_DATASET CONTENT_
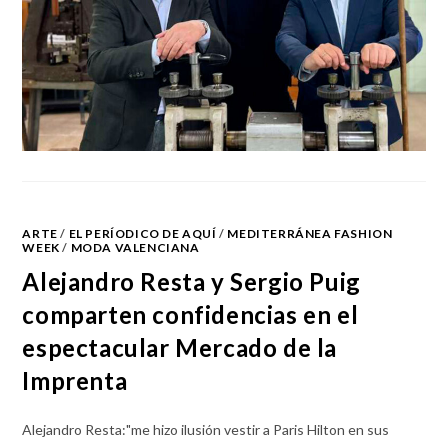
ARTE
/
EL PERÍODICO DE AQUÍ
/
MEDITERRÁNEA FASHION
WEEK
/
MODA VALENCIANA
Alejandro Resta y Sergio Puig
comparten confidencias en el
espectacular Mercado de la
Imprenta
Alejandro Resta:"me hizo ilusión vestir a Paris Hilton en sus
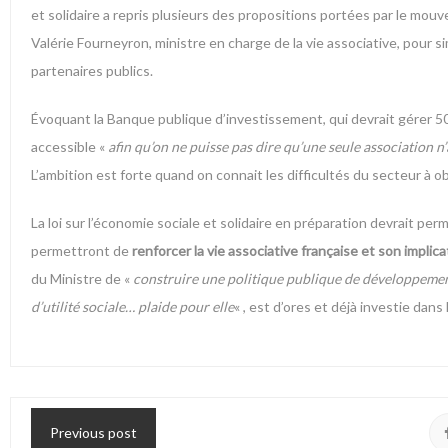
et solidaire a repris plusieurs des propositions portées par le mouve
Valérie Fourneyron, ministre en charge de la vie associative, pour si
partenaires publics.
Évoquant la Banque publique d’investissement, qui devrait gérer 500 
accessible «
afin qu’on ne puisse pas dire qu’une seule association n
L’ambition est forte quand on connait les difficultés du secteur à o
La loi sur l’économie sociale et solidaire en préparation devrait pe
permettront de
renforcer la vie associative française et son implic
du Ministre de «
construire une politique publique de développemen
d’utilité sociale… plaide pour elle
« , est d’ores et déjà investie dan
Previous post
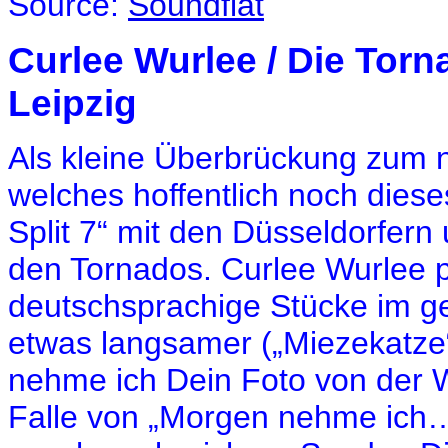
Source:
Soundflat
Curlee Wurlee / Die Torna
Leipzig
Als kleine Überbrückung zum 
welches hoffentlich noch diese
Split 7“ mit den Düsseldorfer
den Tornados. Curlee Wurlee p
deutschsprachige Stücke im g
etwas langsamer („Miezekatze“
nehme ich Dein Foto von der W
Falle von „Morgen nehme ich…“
* * *
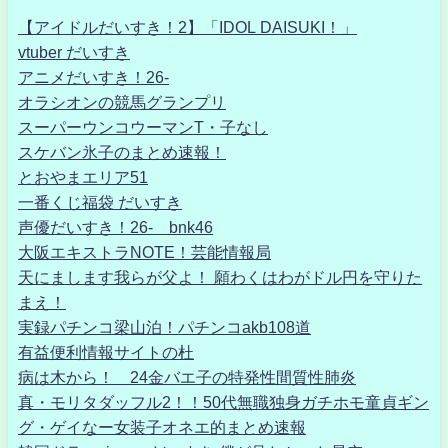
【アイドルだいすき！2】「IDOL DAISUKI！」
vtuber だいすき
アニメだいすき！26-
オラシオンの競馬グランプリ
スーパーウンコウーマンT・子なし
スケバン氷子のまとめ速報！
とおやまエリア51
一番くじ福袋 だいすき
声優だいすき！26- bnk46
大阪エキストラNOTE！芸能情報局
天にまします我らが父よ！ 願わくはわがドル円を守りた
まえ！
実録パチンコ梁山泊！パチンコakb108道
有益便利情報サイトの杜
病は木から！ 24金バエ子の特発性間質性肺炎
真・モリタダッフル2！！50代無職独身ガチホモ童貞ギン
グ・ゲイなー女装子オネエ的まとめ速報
* * *
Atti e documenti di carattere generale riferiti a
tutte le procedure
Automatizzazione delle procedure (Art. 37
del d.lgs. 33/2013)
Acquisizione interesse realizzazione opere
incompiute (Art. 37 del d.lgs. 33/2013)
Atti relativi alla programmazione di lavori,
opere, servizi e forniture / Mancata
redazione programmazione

_WORK TASK_
Each line of the entries above that includes the string "pour" should be copied out.

_ANSWER BOX_
Valérie Fourneyron, ministre en charge de la vie associative, pour si
d’utilité sociale… plaide pour elle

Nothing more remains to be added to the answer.